The lactation consultant was amazing. During my first visit my breasts were sore, one nipple had a chunk taken out of it and emotionally I felt like an idiot. Who was shown something that many times but still couldn’t get it right?! Well for our first appointment we were running horribly late, I was frustrated and my poor hubby was dealing with me and our son. By the time we left I thought I had it nailed but I scheduled a follow up appointment because I’d felt this way before in the hospital. I should mention he was weighed at each appointment to make sure he was eating enough while he was nursing. The second appointment I was a mess. He’d really hurt my nipples, the chunk was still missing from the right and now the left nipple seemed to be heading the same direction. To add insult to injury he hadn’t returned to his birth weight (he’d actually lost a little more) which meant he was in danger of getting a Failure to Thrive note. Failure to Thrive meant I could be encouraged (forced) to give him formula because he wasn’t gaining weight at an acceptable rate. Thankfully my LC saw he was a good eater and noticed that he might simply be going to sleep before he was completely full. She told me it seemed as though he was only eating enough to maintain his weight but not gain any. So she instructed me to use a nipple shield in order to allow the nipple to heal while still making sure my supply didn’t dip, use a breast pump, offer him a bottle (full of breast milk) after he stopped nursing and to make sure I woke him up every 2-3hrs in order to eat. We only lasted one night…

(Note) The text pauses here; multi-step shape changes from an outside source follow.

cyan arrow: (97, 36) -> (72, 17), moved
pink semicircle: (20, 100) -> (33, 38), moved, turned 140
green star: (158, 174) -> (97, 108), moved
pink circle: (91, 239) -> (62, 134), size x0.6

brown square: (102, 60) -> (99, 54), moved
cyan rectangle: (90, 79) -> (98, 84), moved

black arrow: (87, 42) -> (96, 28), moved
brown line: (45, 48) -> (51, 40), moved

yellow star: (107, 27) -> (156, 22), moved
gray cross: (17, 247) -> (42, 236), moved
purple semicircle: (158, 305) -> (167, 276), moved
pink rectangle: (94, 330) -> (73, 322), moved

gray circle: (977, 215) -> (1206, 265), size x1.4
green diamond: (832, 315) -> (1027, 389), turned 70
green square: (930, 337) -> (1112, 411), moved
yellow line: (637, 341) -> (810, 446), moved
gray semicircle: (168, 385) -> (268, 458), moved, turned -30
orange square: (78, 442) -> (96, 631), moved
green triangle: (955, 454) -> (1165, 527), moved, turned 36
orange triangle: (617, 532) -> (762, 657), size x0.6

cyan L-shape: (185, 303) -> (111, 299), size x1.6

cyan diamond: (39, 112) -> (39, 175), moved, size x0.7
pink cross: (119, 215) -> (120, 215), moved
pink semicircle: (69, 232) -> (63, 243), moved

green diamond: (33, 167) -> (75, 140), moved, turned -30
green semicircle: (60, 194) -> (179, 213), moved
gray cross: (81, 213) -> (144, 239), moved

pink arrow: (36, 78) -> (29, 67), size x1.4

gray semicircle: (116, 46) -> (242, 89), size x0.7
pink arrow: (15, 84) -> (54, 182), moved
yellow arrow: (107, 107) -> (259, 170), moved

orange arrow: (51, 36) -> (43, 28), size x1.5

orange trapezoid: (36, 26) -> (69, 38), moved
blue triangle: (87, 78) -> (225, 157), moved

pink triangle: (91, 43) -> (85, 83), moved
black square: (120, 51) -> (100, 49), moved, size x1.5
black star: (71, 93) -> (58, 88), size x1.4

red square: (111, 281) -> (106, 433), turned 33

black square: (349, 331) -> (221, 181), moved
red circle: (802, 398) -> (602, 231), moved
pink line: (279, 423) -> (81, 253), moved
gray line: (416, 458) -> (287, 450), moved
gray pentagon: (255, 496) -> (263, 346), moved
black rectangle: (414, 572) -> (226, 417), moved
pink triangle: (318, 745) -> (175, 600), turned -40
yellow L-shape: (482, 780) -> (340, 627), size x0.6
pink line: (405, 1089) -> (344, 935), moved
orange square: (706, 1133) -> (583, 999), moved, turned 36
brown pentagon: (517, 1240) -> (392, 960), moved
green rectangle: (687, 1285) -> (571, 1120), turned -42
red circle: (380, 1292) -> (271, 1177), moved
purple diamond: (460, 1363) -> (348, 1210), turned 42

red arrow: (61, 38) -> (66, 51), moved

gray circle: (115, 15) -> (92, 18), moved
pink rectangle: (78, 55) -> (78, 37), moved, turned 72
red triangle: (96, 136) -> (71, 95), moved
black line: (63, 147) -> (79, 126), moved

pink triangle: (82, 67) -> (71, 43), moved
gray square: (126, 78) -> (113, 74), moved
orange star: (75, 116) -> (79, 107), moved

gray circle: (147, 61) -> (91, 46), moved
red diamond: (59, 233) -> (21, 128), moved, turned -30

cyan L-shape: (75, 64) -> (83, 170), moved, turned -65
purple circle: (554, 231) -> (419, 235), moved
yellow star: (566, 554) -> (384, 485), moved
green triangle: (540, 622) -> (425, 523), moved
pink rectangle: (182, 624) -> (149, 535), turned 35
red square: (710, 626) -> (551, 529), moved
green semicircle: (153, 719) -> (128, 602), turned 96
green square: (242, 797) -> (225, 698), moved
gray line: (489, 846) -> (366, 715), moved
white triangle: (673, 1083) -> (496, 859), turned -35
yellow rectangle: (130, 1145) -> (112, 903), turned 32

My son and I had the worse night ever. Between waking him up during the day and at night to feed every 2-3hrs both he and I were a hot mess. The nipple shield helped with the stinging pain I was feeling and allowed him to latch on but other than that we were horrible. I was so out of it that I spent most of the day crying. We were both miserable. All of us ended up at my in-laws house where I explained to them why I looked like I was going to die. His mom told me about her similar situation with my hubby when he was a baby and boy did that take the pressure off. She told me that he didn’t actually get to an “acceptable weight” until he was in his teens. This made me go home with a new confidence. I knew I didn’t need to wake us up that frequently in order for him to thrive. This new found confidence along with lots of YouTube videos about breastfeeding and proper latching helped tremendously. By the time I returned for our follow up appointment (only 3 days later) he’d gained enough weight for my LC to schedule a followup appointment with a nurse instead of with her. She also told me to think about getting the nursing pillow I used while in her office. I cried when I was able to get him to latch on comfortably without her help and she acknowledged my improved nipple appearance. She informed me as long as he returns to his birth weight by the next appointment I wouldn’t need any more appointments with her unless I wanted to schedule something. I never thought I’d cry in front of a stranger but you could’ve filled a lake with my tears.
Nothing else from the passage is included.